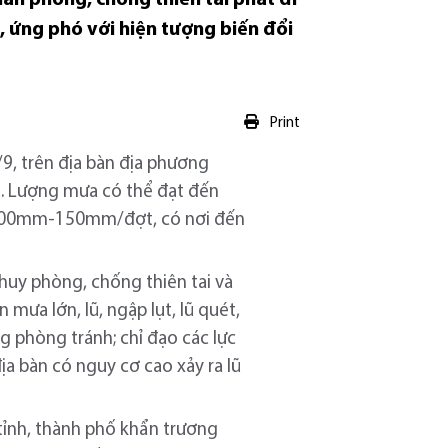
 ứng phó với hiện tượng biến đổi
Print
9, trên địa bàn địa phương
o. Lượng mưa có thể đạt đến
 100mm-150mm/đợt, có nơi đến
huy phòng, chống thiên tai và
mưa lớn, lũ, ngập lụt, lũ quét,
ng phòng tránh; chỉ đạo các lực
ịa bàn có nguy cơ cao xảy ra lũ
 tỉnh, thành phố khẩn trương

● TASK OBJECTIVE:
Set every entry down again word for word, but not the pictures.

● SOLUTION TO THIS EXERCISE:
 ứng phó với hiện tượng biến đổi
Print
9, trên địa bàn địa phương
o. Lượng mưa có thể đạt đến
 100mm-150mm/đợt, có nơi đến
huy phòng, chống thiên tai và
mưa lớn, lũ, ngập lụt, lũ quét,
ng phòng tránh; chỉ đạo các lực
ịa bàn có nguy cơ cao xảy ra lũ
 tỉnh, thành phố khẩn trương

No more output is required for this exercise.